Walk-in centres create more work
Walk-in centres do not reduce the waiting time to see a GP and may actually be increasing demands on general practice, a large study has shown.
This undermines the Government's argument that one of the benefits of nurse-led walk-in centres would be to free up GP time.
Proximity to a walk-in centre did not increase the likelihood of a practice achieving the 48-hour access target, the study published online by the BMJ found. Instead walk-in centres duplicated existing services.
Study leader Dr Ravi Maheswaran, senior clinical lecturer in public health medicine at the University of Sheffield, said: 'Walk-in centres may have mainly extended the role of first-contact services rather than offering an alternative to GPs. They may have created more demand and seen patients who would otherwise not have attended for health care.
'Patients may have used walk-in centres as a source of a second opinion or to gain reassurance. Some nurses in walk-in centres may have sent patients back to the GP.'
Dr Laurence Buckman, GPC deputy chair, said: 'Walk-in centres have created a new work stream of patients who possibly don't need to be seen by anyone.'
Dr Siraj Shah, a GP in Gravesend, Kent, said: 'Walk-in centres give very little value for money.
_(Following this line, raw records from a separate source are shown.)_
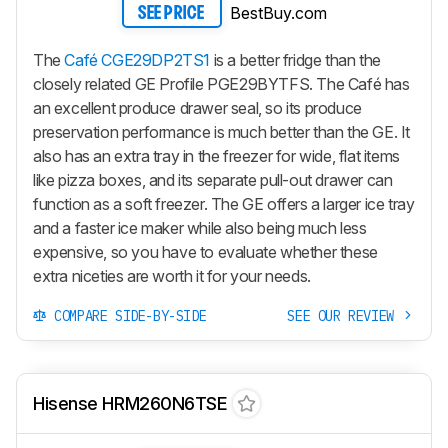
BestBuy.com
SEE PRICE
The
Café CGE29DP2TS1
is a better fridge than the
closely related GE Profile PGE29BYTFS. The Café has
an excellent produce drawer seal, so its produce
preservation performance is much better than the GE. It
also has an extra tray in the freezer for wide, flat items
like pizza boxes, and its separate pull-out drawer can
function as a soft freezer. The GE offers a larger ice tray
and a faster ice maker while also being much less
expensive, so you have to evaluate whether these
extra niceties are worth it for your needs.
COMPARE SIDE-BY-SIDE
SEE OUR REVIEW
Hisense HRM260N6TSE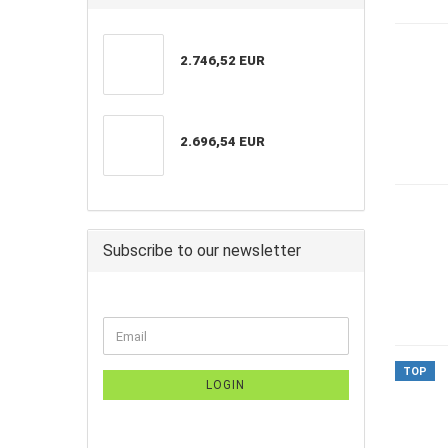
2.746,52 EUR
2.696,54 EUR
Subscribe to our newsletter
TOP
LOGIN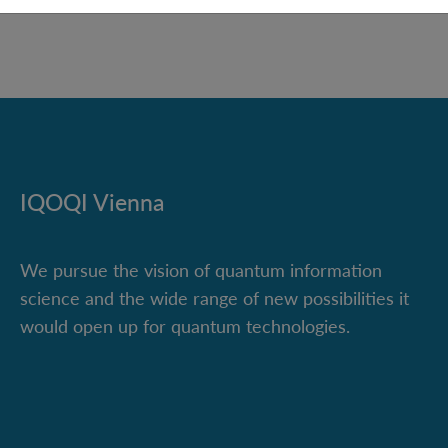
IQOQI Vienna
We pursue the vision of quantum information
science and the wide range of new possibilities it
would open up for quantum technologies.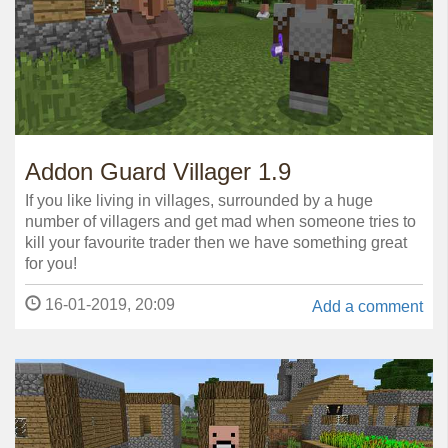
Addon Guard Villager 1.9
If you like living in villages, surrounded by a huge
number of villagers and get mad when someone tries to
kill your favourite trader then we have something great
for you!
16-01-2019, 20:09
Add a comment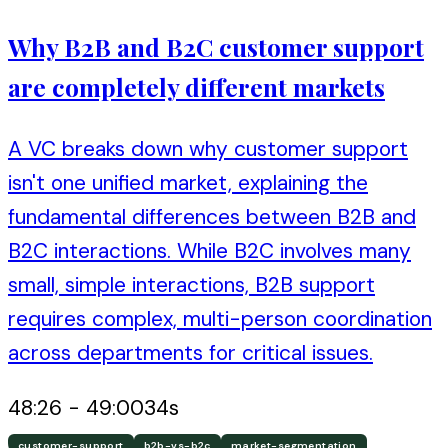
Why B2B and B2C customer support
are completely different markets
A VC breaks down why customer support
isn't one unified market, explaining the
fundamental differences between B2B and
B2C interactions. While B2C involves many
small, simple interactions, B2B support
requires complex, multi-person coordination
across departments for critical issues.
48:26
-
49:00
34
s
customer-support
b2b-vs-b2c
market-segmentation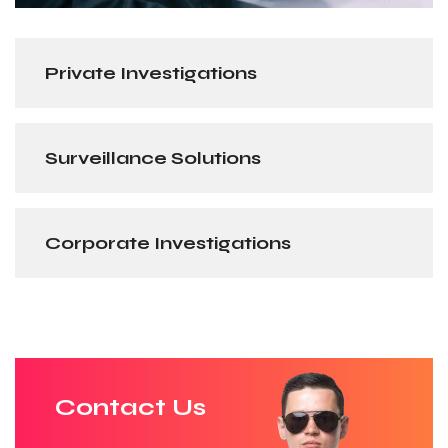
Private Investigations
Surveillance Solutions
Corporate Investigations
Contact Us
I have yet to come across anybody who has been to one and had their problem resolved.'
He added: 'They are dangerous – they give drugs without knowing patients' histories.'
But a Department of Health spokesman argued that one of the purposes of walk-in centres was to attract patients who
otherwise would not have
visited a GP.
'This suggests that the centres are making it easier for
people to fit in accessing healthcare around their daily lives – exactly our intention.
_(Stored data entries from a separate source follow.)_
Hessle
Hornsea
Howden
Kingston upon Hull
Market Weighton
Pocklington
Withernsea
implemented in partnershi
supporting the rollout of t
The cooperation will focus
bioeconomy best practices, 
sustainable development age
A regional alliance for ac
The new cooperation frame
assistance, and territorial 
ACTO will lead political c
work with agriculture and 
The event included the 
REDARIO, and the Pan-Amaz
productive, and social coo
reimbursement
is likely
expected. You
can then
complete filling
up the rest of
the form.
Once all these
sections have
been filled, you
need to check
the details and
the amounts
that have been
'NHS walk-in centres see around three million patients a year and offer extended opening, ensuring treatment or advice even during hours when traditional practices are closed.'
The researchers examined data collected for 2,500 practices across 56 PCTs for the monthly primary care access survey between April 2003 and December 2004 (see box left).
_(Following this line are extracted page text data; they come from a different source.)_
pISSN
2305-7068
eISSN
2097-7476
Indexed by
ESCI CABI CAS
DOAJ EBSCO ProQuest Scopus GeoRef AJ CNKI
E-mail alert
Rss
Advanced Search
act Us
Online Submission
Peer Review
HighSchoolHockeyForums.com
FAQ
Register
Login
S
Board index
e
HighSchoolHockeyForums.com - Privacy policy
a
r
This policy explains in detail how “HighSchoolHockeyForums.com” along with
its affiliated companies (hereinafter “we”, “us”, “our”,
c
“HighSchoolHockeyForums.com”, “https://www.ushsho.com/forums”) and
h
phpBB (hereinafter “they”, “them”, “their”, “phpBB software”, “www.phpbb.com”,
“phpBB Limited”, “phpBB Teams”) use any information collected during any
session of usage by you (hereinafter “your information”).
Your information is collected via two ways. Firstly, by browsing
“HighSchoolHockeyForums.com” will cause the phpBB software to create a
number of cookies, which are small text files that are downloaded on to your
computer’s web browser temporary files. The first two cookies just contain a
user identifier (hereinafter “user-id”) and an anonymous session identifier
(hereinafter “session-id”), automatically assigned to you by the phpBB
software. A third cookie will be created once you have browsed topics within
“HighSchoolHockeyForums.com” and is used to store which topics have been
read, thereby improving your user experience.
Their results back previous studies that found only non-
significant reductions in GP consultation rates and no impact on waiting times.
Value of centres questioned
• A practice's distance from a walk-in centre had no bearing on its performance on 48-hour access
• The proportion of practices achieving the 48-hour access target increased from 67 per cent in April 2003 to 87 per cent in December 2004, but this was down to GPs' efforts and not linked to the availability of a walk-in centre
• Patients in deprived areas had to wait longer for appointments.
In December 2004 86 per cent
of practices in deprived areas achieved the 48-hour target, compared with 92 per cent in more affluent areas
• Waiting times are shorter in larger practices. In December 2004 90 per cent of practices
with more than 6,050 patients achieved the 48-hour target compared with only 85 per cent of smaller practices with fewer than 3,301 patients.